それとは対照的に「ただ神のあわれみによって、再生の洗いを受け、聖霊により新たにされて、わたしたちは救われたのである」の「救われたのである」という動詞はギリシア語原文ではアオリスト形になっており、すでに完遂された一回的な動作の側面(アスペクト)を強調しています。これは救いがイエス様のゴルゴタの十字架での死によってすでに成し遂げられたことを表しています。

「永遠のいのちを望むこと」は聖書ではあいまいな希望や期待などではなく未来を眺望できるような確かな信頼を意味しています。

異端を避けなさい 「テトスへの手紙」3章8〜11節

「この言葉は確実である。わたしは、あなたがそれらのことを主張するのを願っている。それは、神を信じている者たちが、努めて良いわざを励むことを心がけるようになるためである。これは良いことであって、人々の益となる。しかし、愚かな議論と、系図と、争いと、律法についての論争とを、避けなさい。それらは無益かつ空虚なことである。」
(「テトスへの手紙」3章8〜9節、口語訳)

「この言葉は確実である」という表現は牧会書簡の他の箇所でも4回用いられており、キリスト教信仰の中心的な真理に言及される際に登場します(「テモテへの第一の手紙」1章15節および3章1節および4章9節、「テモテへの第二の手紙」2章11節)。この箇所の直前の「テトスへの手紙」3章4〜7節には聖書全体を通じてキリスト教信仰が最も凝縮されたかたちで表明されています。

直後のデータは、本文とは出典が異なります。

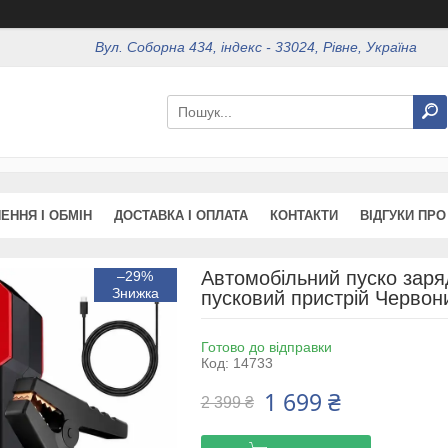
Вул. Соборна 434, індекс - 33024, Рівне, Україна
ЕННЯ І ОБМІН
ДОСТАВКА І ОПЛАТА
КОНТАКТИ
ВІДГУКИ ПРО
Автомобільний пуско заря
–29%
пусковий пристрій Червон
Готово до відправки
Код:
14733
1 699 ₴
2 399 ₴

「系図」と「律法についての論争」は異端の教師たちがユダヤ教の背景を持っていたことを示唆します(1章10節も参考になります)。しかしグノーシス主義がさまざまな宗教から自分に都合の良い要素をかき集めて構成された混合宗教であったことをここで再度想起するべきです。宗教的な風格を取り繕うためにグノーシス主義もまた独自の「系図」を捏造して利用しました。

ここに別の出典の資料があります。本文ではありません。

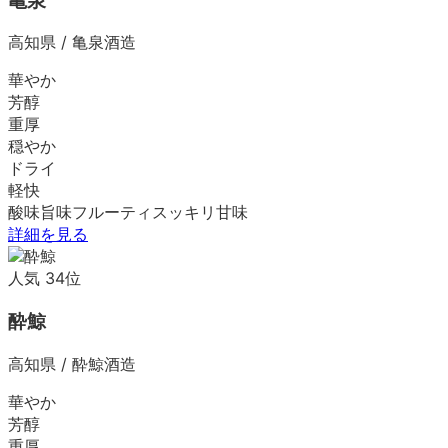
亀泉
高知県
/
亀泉酒造
華やか
芳醇
重厚
穏やか
ドライ
軽快
酸味
旨味
フルーティ
スッキリ
甘味
詳細を見る
人気
34
位
酔鯨
高知県
/
酔鯨酒造
華やか
芳醇
重厚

当時のエフェソでも律法をめぐる論争が生じていました(「テモテへの第一の手紙」1章3〜7節)。

異端の教師たちとの論争は「無益かつ空虚なこと」です。なぜなら彼らはすでに誤った道を自らの意思で選んでしまったからです。彼らには警告しなければなりません。しかし彼らが異端に拘泥する場合には、彼らを他の教会員たちの中から締め出さなければなりません。これは彼らが新たに他の人々を正しい信仰から異端の道に幻惑しないようにするためです(「マタイによる福音書」18章15〜17節、「テモテへの第一の手紙」1章20節)。

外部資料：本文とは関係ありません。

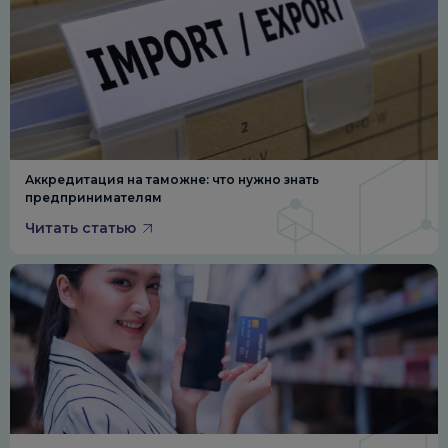
Аккредитация на таможне: что нужно знать
предпринимателям
Читать статью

信仰者たちの正しい信仰と適切な生活態度は教会を信仰的によりいっそう堅固に建て上げていきます。それに反して信仰者間の「争い」は教会にとって決して建設的ではありません。

パウロは「良いわざ」について牧会書簡で通算14回述べています。昔も今も「良いわざ」は教会の外の人々に対する信仰の証となってきました(2章9〜10節)。それと同時に「良いわざ」は正しい信仰の教師たちを異端の教師たちから明確に区別する目印でもあります(1章16節)。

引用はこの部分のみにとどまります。